START DATA FOR PROCESSING

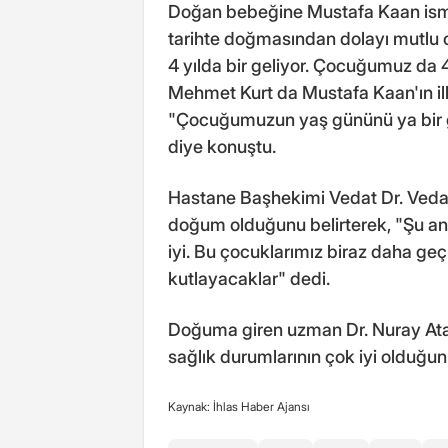
Doğan bebeğine Mustafa Kaan ismin
tarihte doğmasından dolayı mutlu ol
4 yılda bir geliyor. Çocuğumuz da 
Mehmet Kurt da Mustafa Kaan'ın ilk
"Çocuğumuzun yaş gününü ya bir g
diye konuştu.
Hastane Başhekimi Vedat Dr. Vedat
doğum olduğunu belirterek, "Şu an
iyi. Bu çocuklarımız biraz daha ge
kutlayacaklar" dedi.
Doğuma giren uzman Dr. Nuray Atal
sağlık durumlarının çok iyi olduğu
Kaynak: İhlas Haber Ajansı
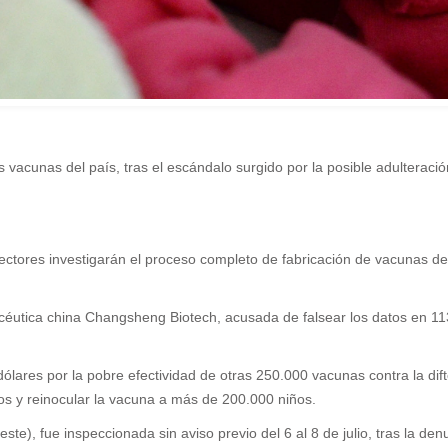
vacunas del país, tras el escándalo surgido por la posible adulteraci
pectores investigarán el proceso completo de fabricación de vacunas de 
acéutica
china
Changsheng Biotech, acusada de falsear los datos en 113.
ares por la pobre efectividad de otras 250.000 vacunas contra la difteri
os y reinocular la vacuna a más de 200.000 niños.
e), fue inspeccionada sin aviso previo del 6 al 8 de julio, tras la d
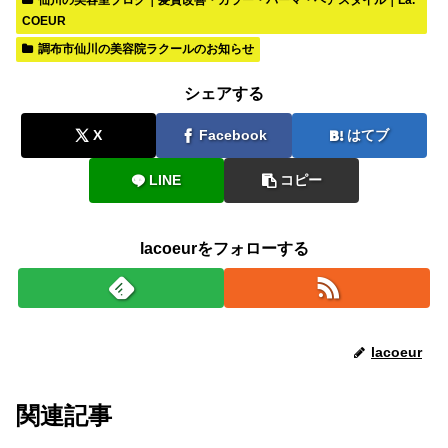
仙川の美容室ブログ｜髪質改善・カラー・パーマ・ヘアスタイル｜La.
COEUR
調布市仙川の美容院ラクールのお知らせ
シェアする
X
Facebook
はてブ
LINE
コピー
lacoeurをフォローする
lacoeur
関連記事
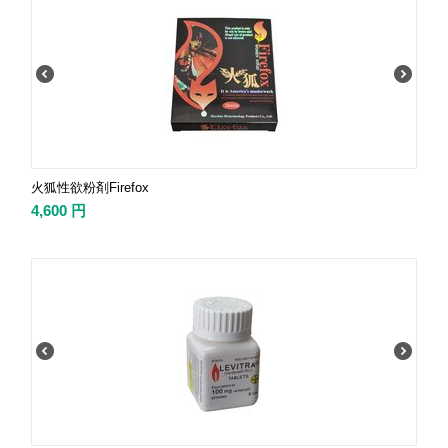
火狐性欲粉剤Firefox
4,600
円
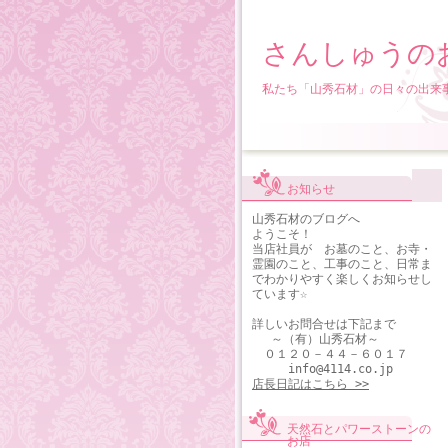
さんしゅうの
私たち「山秀石材」の日々の出来
お知らせ
山秀石材のブログへ
ようこそ！
当店社員が お墓のこと、お寺・
霊園のこと、工事のこと、日常ま
でわかりやすく楽しくお知らせし
ています☆
詳しいお問合せは下記まで
～（有）山秀石材～
０１２０－４４－６０１７
info@4114.co.jp
店長日記はこちら >>
天然石とパワーストーンの
お店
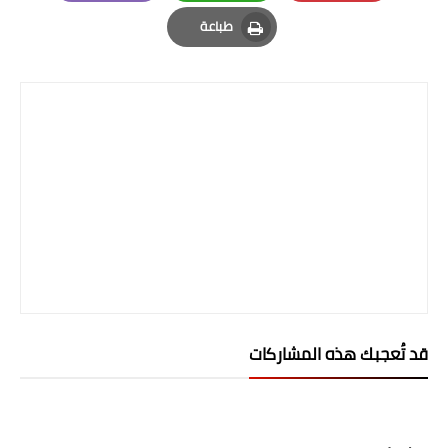
Email
Whatsapp
Pinterest
طباعة
المرحلة الابتدائية
Print
المرحلة المتوسطة
المرحلة الاعدادية
الجامعات
اخبار وقرارات وزارة التعليم
العالي
استمارة القبول المركزي
نتائج القبول المركزي
قد تُعجبك هذه المشاركات
الطقس
العطل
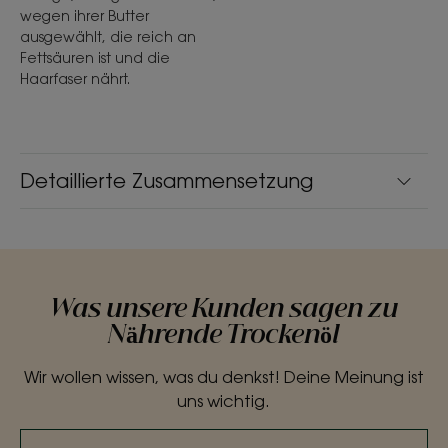
wegen ihrer Butter
ausgewählt, die reich an
Fettsäuren ist und die
Haarfaser nährt.
Detaillierte Zusammensetzung
Was unsere Kunden sagen zu
Nährende Trockenöl
Wir wollen wissen, was du denkst! Deine Meinung ist
uns wichtig.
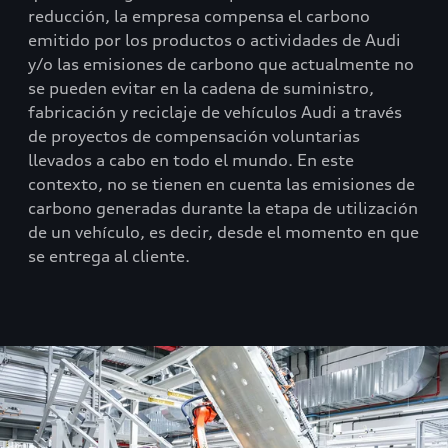
reducción, la empresa compensa el carbono
emitido por los productos o actividades de Audi
y/o las emisiones de carbono que actualmente no
se pueden evitar en la cadena de suministro,
fabricación y reciclaje de vehículos Audi a través
de proyectos de compensación voluntarias
llevados a cabo en todo el mundo. En este
contexto, no se tienen en cuenta las emisiones de
carbono generadas durante la etapa de utilización
de un vehículo, es decir, desde el momento en que
se entrega al cliente.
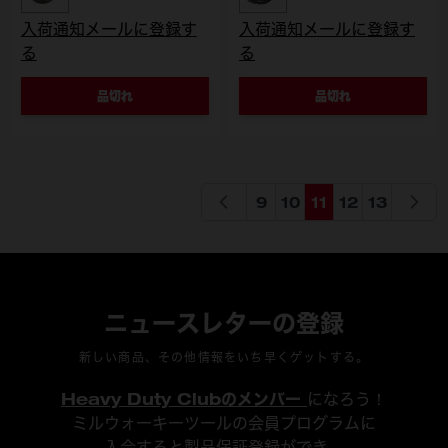
入荷通知メールに登録す
入荷通知メールに登録す
る
る
品切れ
品切れ
9
10
11
12
13
ページ
ページ
ページを読んでいます
ページ
ページ
ニュースレターの登録
新しい商品、その他情報をいち早くゲットする。
Heavy Duty Clubのメンバー
になろう！
ミルウォーキーツールの会員プログラムに
入会すると製品保証登録ができ、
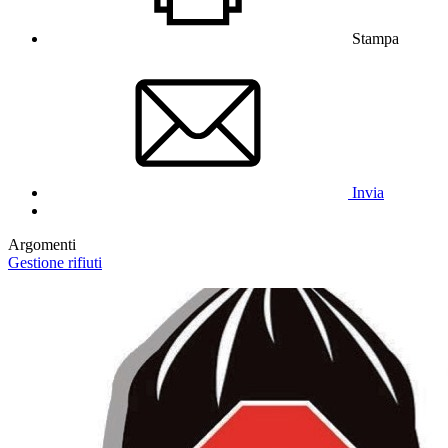
Stampa
Invia
Argomenti
Gestione rifiuti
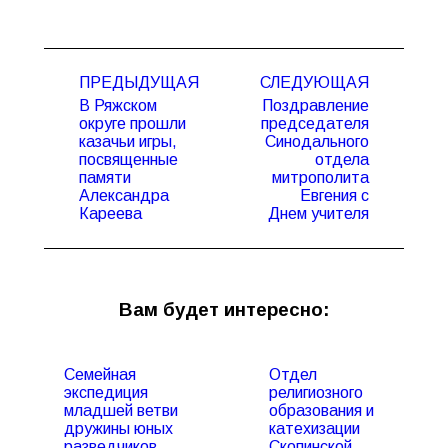
Навигация
ПРЕДЫДУЩАЯ
СЛЕДУЮЩАЯ
по
В Ряжском
Поздравление
записям
округе прошли
председателя
казачьи игры,
Синодального
Предыдущая
Следующая
посвященные
отдела
запись:
запись:
памяти
митрополита
Александра
Евгения с
Кареева
Днем учителя
Вам будет интересно:
Семейная
Отдел
экспедиция
религиозного
младшей ветви
образования и
дружины юных
катехизации
разведчиков
Скопинской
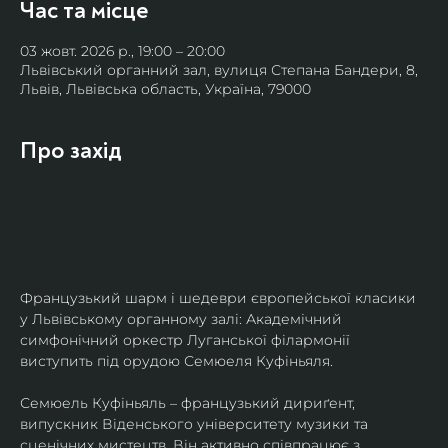
Час та місце
03 жовт. 2026 р., 19:00 – 20:00
Львівський органний зал, вулиця Степана Бандери, 8,
Львів, Львівська область, Україна, 79000
Про захід
Французький шарм і шедеври європейської класики 
у Львівському органному залі: Академічний 
симфонічний оркестр Луганської філармонії 
виступить під орудою Семюеля Куфіньяля.
Семюель Куфіньяль – французький дириґент, 
випускник Віденського університету музики та 
сценічних мистецтв. Він активно співпрацює з 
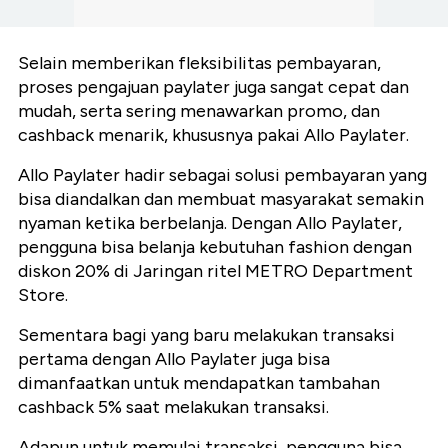
Selain memberikan fleksibilitas pembayaran,
proses pengajuan paylater juga sangat cepat dan
mudah, serta sering menawarkan promo, dan
cashback menarik, khususnya pakai Allo Paylater.
Allo Paylater hadir sebagai solusi pembayaran yang
bisa diandalkan dan membuat masyarakat semakin
nyaman ketika berbelanja. Dengan Allo Paylater,
pengguna bisa belanja kebutuhan fashion dengan
diskon 20% di Jaringan ritel METRO Department
Store.
Sementara bagi yang baru melakukan transaksi
pertama dengan Allo Paylater juga bisa
dimanfaatkan untuk mendapatkan tambahan
cashback 5% saat melakukan transaksi.
Adapun untuk memulai transaksi, pengguna bisa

END DATA FOR PROCESSING

Working through the records, find each line containing the word "untuk" and copy it.

- [OUTPUT OF THE EXERCISE]:
dimanfaatkan untuk mendapatkan tambahan
Adapun untuk memulai transaksi, pengguna bisa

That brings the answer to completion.